The Howard Country Secondary School Clapton

It was a great surprise for me to learn that there was to be a centenary celebration in my old school. I had no idea that the John Howard School for Girls of Laura Place, Clapton, was 100 years old! And by coincidence it turned out that the celebration was to be held a day after my arrival in London.

I have been in contact with five of my classmates during my visits to London over the years and now we were all to meet up again at the school on September 28, 2006.

I didn't know what to expect and I was curious to recover some of my past years.

At the end of World War II and aftermath there was a large thriving vibrant Jewish community in north and east London and the schools in the area were of a high standard of education with dedicated teachers and great achievements.

I began to study in Laura Place in 1945 after five years of evacuation in the country. My mother had had the foresight to bring me back to London during the blitz to sit for the LCC scholarship exam and thus I had a place in a grammar school at the end of the war.

I was proud to join this school and wear the brown uniform with badge and blazers edged  in the color of the 'house' to which I belonged. We were encouraged to wear school uniform even after school hours, but in my case after 1948 the brown uniform of the day, in the evenings, changed to the blue shirt of the Zionist youth movement. To school I would daily ride my bicycle up past Hackney Downs, across Clapton High Road into Laura Place.

Returning after so many years, as I entered those 'hallowed portals' of the school doors, they seemed to be so much smaller than I had imagined in my memory. In the corridors of our time, it was single file along the right, no speaking after the third bell, and the great polished oak staircase which only teachers and prefects were allowed to use, appeared to me now to have lost all it significance.

Lower Clapton Road N. E.

In the assembly hall, it was somewhat disappointing to see that the wall paneling had been removed and the now non-existent stage was divided off for other activities.

The Jewish community of the area had long ago moved on and the pupils of Laura Place are now of multi-cultural backgrounds, residents of the surrounding area of Clapton. With progress in technology, here too this subject is of much importance in the present school curriculum; in fact, the name of the school has been changed to Clapton Girls' Technology College.

I could not immediately see the present school uniform as the first pupil I met was swathed in black with the headscarf of Islam, but mostly it was black and white with purple sweater.

We were taken on a tour by teachers and staff to classes in enlarged additional buildings and finally we joined the 'old girls' in a very large hall.

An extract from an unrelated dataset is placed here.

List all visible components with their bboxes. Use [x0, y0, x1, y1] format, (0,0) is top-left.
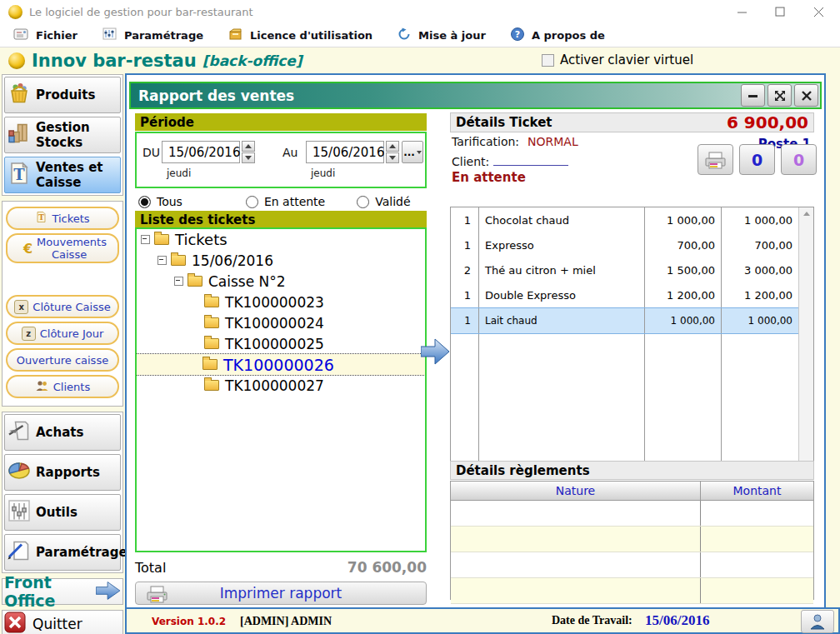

There were about 200 'old girls' between the ages of 60 and 80 years old attending this celebration. With our name tags attached and before the ceremony began, there was a hustle and bustle of pleasure in recognizing old faces and sharing photographs of those special years of our youth.

The program included an introductory welcome by the deputy head teacher, a lecture on the centenary successes of the school over the years by the head teacher and memories of the years 1930, 1940 and 1970 recounted to us by former students, which were mostly very amusing. The school song was sung and as my neighbor pointed out, instead of Bach and Purcell, music of our time, we heard the Steel Pans Band and rock music.

Finally, there were light refreshments in another hall with pupils' displays on the walls and there we had the opportunity to have fun together, reminiscing and remembering ourselves as the students of yesteryear.

I would not have missed this opportunity of going back to my school, but it was once in a lifetime and no more.